TASK OBJECTIVE:
Whenever a line of the data below holds the string "SNAPCHAT", copy that line.

RECORDED INFORMATION:

□ □ □ □

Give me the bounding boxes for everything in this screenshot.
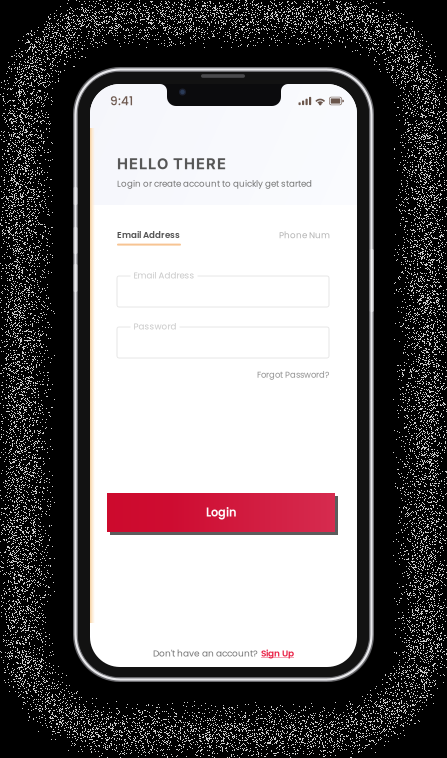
- staticText: Forgot Password?: [257, 369, 329, 381]
- staticText: Don't have an account?: [153, 647, 258, 660]
- staticText: Sign Up: [261, 647, 294, 660]
- staticText: Email Address: [134, 270, 194, 282]
- button[interactable]: Forgot Password?: [257, 369, 329, 381]
- staticText: Password: [134, 320, 176, 333]
- staticText: Login or create account to quickly get s…: [117, 178, 312, 190]
- staticText: 9:41: [110, 93, 133, 109]
- button[interactable]: Login: [107, 493, 335, 532]
- button[interactable]: Password: [117, 327, 329, 358]
- button[interactable]: Phone Num: [279, 231, 330, 243]
- button[interactable]: Email Address: [117, 229, 181, 246]
- staticText: HELLO THERE: [117, 155, 226, 173]
- button[interactable]: Email Address: [117, 276, 329, 307]
- staticText: Login: [206, 505, 236, 520]
- staticText: Phone Num: [279, 229, 330, 241]
- button[interactable]: Sign Up: [261, 647, 294, 660]
- staticText: Email Address: [117, 229, 180, 241]
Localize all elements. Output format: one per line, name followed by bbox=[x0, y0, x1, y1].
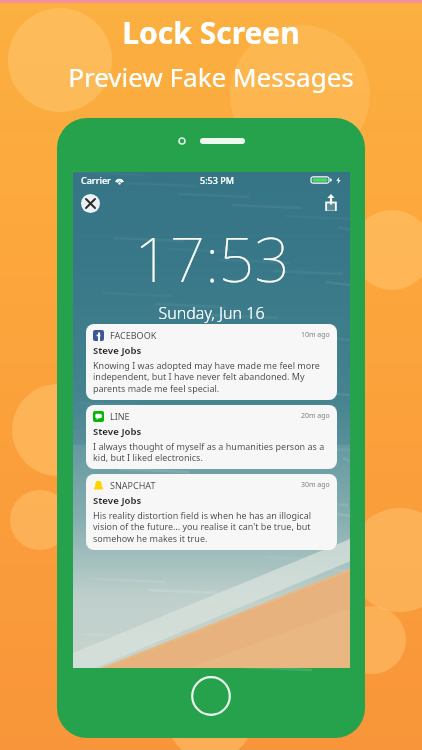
staticText: 20m ago bbox=[301, 411, 330, 421]
staticText: 10m ago bbox=[301, 330, 330, 340]
button[interactable]: LINE bbox=[86, 405, 337, 469]
staticText: Steve Jobs bbox=[93, 425, 142, 438]
staticText: SNAPCHAT bbox=[110, 479, 156, 491]
staticText: Preview Fake Messages bbox=[68, 59, 354, 94]
staticText: 30m ago bbox=[301, 480, 330, 490]
button[interactable]: Share bbox=[320, 192, 342, 214]
staticText: FACEBOOK bbox=[110, 329, 157, 341]
staticText: LINE bbox=[110, 410, 130, 422]
staticText: Steve Jobs bbox=[93, 494, 142, 507]
button[interactable]: SNAPCHAT bbox=[86, 474, 337, 550]
staticText: His reality distortion field is when he … bbox=[93, 509, 330, 545]
staticText: Knowing I was adopted may have made me f… bbox=[93, 359, 330, 395]
staticText: I always thought of myself as a humaniti… bbox=[93, 440, 330, 464]
button[interactable]: Home bbox=[191, 676, 231, 716]
button[interactable]: FACEBOOK bbox=[86, 324, 337, 400]
staticText: 17:53 bbox=[134, 216, 290, 300]
staticText: Steve Jobs bbox=[93, 344, 142, 357]
staticText: Lock Screen bbox=[122, 12, 300, 53]
staticText: 5:53 PM bbox=[200, 174, 234, 186]
staticText: Carrier bbox=[81, 174, 111, 186]
button[interactable]: Close bbox=[81, 194, 100, 213]
staticText: Sunday, Jun 16 bbox=[158, 302, 265, 324]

□ □ □ □

OUTPUT:
staticText: SNAPCHAT bbox=[110, 479, 156, 491]
button[interactable]: SNAPCHAT bbox=[86, 474, 337, 550]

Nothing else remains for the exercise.